#### [WHAT IS BEING ASKED]
Reproduce the listing that follows character for character, excluding its pictures.

BEGIN

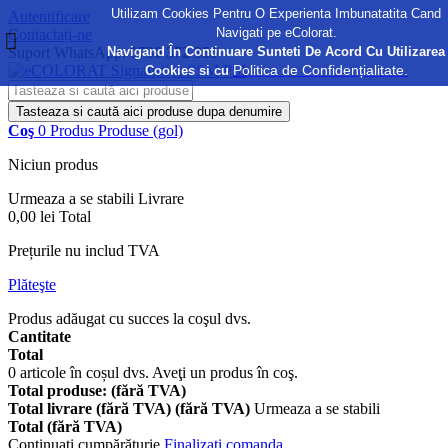
Utilizam Cookies Pentru O Experienta Imbunatatita Cand
Autentificare
Navigati pe eColorat.
Contactați-ne
Navigand În Continuare Sunteti De Acord Cu Utilizarea
Suport WhatsApp:
0730 372 355
Politica de Confidențialitate.
Cookies si cu
Tasteaza si caută aici produse dupa denumire
Coş
0
Produs
Produse
(gol)
Niciun produs
Urmeaza a se stabili
Livrare
0,00 lei
Total
Prețurile nu includ TVA
Plăteşte
Produs adăugat cu succes la coşul dvs.
Cantitate
Total
0
articole în coșul dvs.
Aveţi un produs în coş.
Total produse: (fără TVA)
Total livrare (fără TVA) (fără TVA)
Urmeaza a se stabili
Total (fără TVA)
Continuaţi cumpărăturie
Finalizați comanda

END

#### [TASK SOLUTION]
Utilizam Cookies Pentru O Experienta Imbunatatita Cand
Autentificare
Navigati pe eColorat.
Contactați-ne
Navigand În Continuare Sunteti De Acord Cu Utilizarea
Suport WhatsApp:
0730 372 355
Politica de Confidențialitate.
Cookies si cu
Tasteaza si caută aici produse dupa denumire
Coş
0
Produs
Produse
(gol)
Niciun produs
Urmeaza a se stabili
Livrare
0,00 lei
Total
Prețurile nu includ TVA
Plăteşte
Produs adăugat cu succes la coşul dvs.
Cantitate
Total
0
articole în coșul dvs.
Aveţi un produs în coş.
Total produse: (fără TVA)
Total livrare (fără TVA) (fără TVA)
Urmeaza a se stabili
Total (fără TVA)
Continuaţi cumpărăturie
Finalizați comanda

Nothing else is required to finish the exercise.